Test - Chi-Square Test of Independence

From Q
Jump to navigation Jump to search

Test for independence between a pair of categorical variables

Tests for independence between a pair of categorical variables. Any non-categorical variables that are supplied will be treated as categorical, that is to say, cases with the same value are treated as being in the same category, and date variables are categorised by period.

How to run this test

  1. In Displayr, go to Insert > More > Test > Chi-Square Test of Independence. In Q, go to Create > Test > Chi-Square Test of Independence
  2. Specify the variables to use under Inputs > Input Variables
  3. Adjust the options (noted below)

Chi oi.PNG

You should use numeric variables as inputs. If you use categorical or ordinal variables, they will be coerced to numeric based on their values for the purposes of runnning the test.

Example

An example output is shown below:

Options

INPUTS

Variable 1 Sample to analyse.
Variable 2 Second sample to compare to Variable 1.
Variable names Display Variable Names in the output, instead of Variable Labels.
More decimal places Display numeric values with 8 decimal places.

Additional Properties

When using this feature you can obtain additional information that is stored by the R code which produces the output.

  1. To do so, select Create > R Output.
  2. In the R CODE, paste: item = YourReferenceName
  3. Replace YourReferenceName with the name of your item. (eg: 'chi_square.test'). You can find this by selecting the item and then going to Properties > General > Name from the object inspector on the right.
  4. Below the first line of code, you can paste in snippets from below or type in str(item) to see a list of available information.

Chi more.PNG

Acknowledgements

Uses the svychisq function from the survey package to conduct the chi-square test.

Code

form.setHeading("Chi-Square Test of Independence");
form.dropBox({label: "Variable 1",
              types:["Variable: Numeric, Categorical, OrderedCategorical, Text, Date, Money"],
              name: "formVariable1", prompt: "Select the Variable containing the first sample"});
form.dropBox({label: "Variable 2",
              types:["Variable: Numeric, Categorical, OrderedCategorical, Text, Date, Money"],
              name: "formVariable2", prompt: "Select the Variable containing the second sample"});
form.checkBox({label: "Variable names", name: "formNames", default_value: false,
               prompt: "Display names instead of labels"});
form.checkBox({label: "More decimal places", name: "formDecimals", default_value: false,
               prompt: "Display numeric values with eight decimal places"});
library(flipData)
library(flipFormat)
library(flipTransformations)
library(survey)

if (length(formVariable1) != length(formVariable2))
    stop("Variables 1 and 2 have different lengths.
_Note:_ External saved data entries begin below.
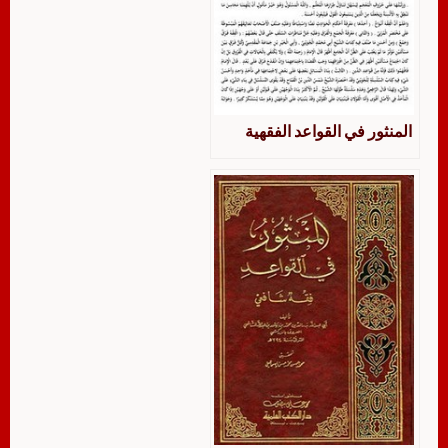
المنثور في القواعد الفقهية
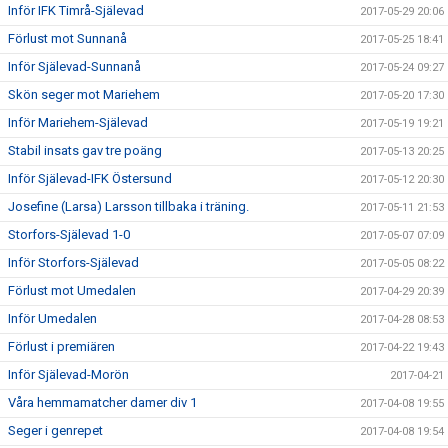
Inför IFK Timrå-Själevad
2017-05-29 20:06
Förlust mot Sunnanå
2017-05-25 18:41
Inför Själevad-Sunnanå
2017-05-24 09:27
Skön seger mot Mariehem
2017-05-20 17:30
Inför Mariehem-Själevad
2017-05-19 19:21
Stabil insats gav tre poäng
2017-05-13 20:25
Inför Själevad-IFK Östersund
2017-05-12 20:30
Josefine (Larsa) Larsson tillbaka i träning.
2017-05-11 21:53
Storfors-Själevad 1-0
2017-05-07 07:09
Inför Storfors-Själevad
2017-05-05 08:22
Förlust mot Umedalen
2017-04-29 20:39
Inför Umedalen
2017-04-28 08:53
Förlust i premiären
2017-04-22 19:43
Inför Själevad-Morön
2017-04-21
Våra hemmamatcher damer div 1
2017-04-08 19:55
Seger i genrepet
2017-04-08 19:54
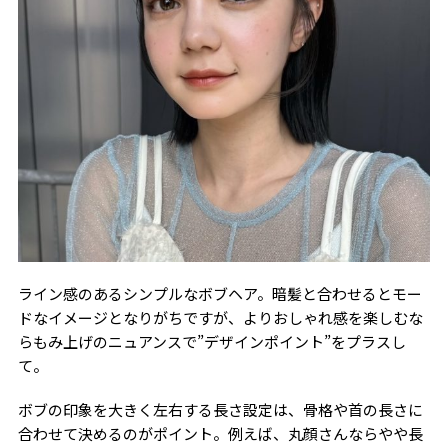
ライン感のあるシンプルなボブヘア。暗髪と合わせるとモー
ドなイメージとなりがちですが、よりおしゃれ感を楽しむな
らもみ上げのニュアンスで”デザインポイント”をプラスし
て。
ボブの印象を大きく左右する長さ設定は、骨格や首の長さに
合わせて決めるのがポイント。例えば、丸顔さんならやや長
Please ensure that the variables are from the same data set or have the same length.")

dat.raw <- ProcessQVariables(data.frame(var1 = formVariable1, var2 = formVariable2, stringsAsFactors=FALSE))
dat <- dat.raw[QFilter, ]
dat$var1 <- factor(dat$var1)
dat$var2 <- factor(dat$var2)
 
if (is.null(QCalibratedWeight)) {
    s <- summary(xtabs(~ var1 + var2, dat))
    statistic.value <- s$statistic
    df <- s$parameter
    p.value <- s$p.value
    statistic.name <- "Chi-square"
} else {
    wgt <- QCalibratedWeight[QFilter]
    design <- WeightedSurveyDesign(dat, wgt)
    tryCatch(test <- svychisq(~ var1 + var2, design, statistic = "F"),
             error = function(e) {
                 if (grepl("system is computationally singular", e))
                     stop(paste("A weighted chi-square test could not be run using the selected variables.",
                                "Consider merging categories or removing the weight variable."))
                 else
                     stop(e)
             })
    statistic.value <- test$statistic
    df <- test$parameter[1]
    p.value <- test$p.value
    statistic.name <- "F"
}
decimal.places <- if (formDecimals) 8 else NULL
chi.sq.test <- list(statistic = statistic.value, df = df, p.value = p.value)
SignificanceTest(chi.sq.test, "Chi-Square Test of Independence", dat.raw, filter = QFilter,
                     show.labels = !formNames, decimal.places = decimal.places)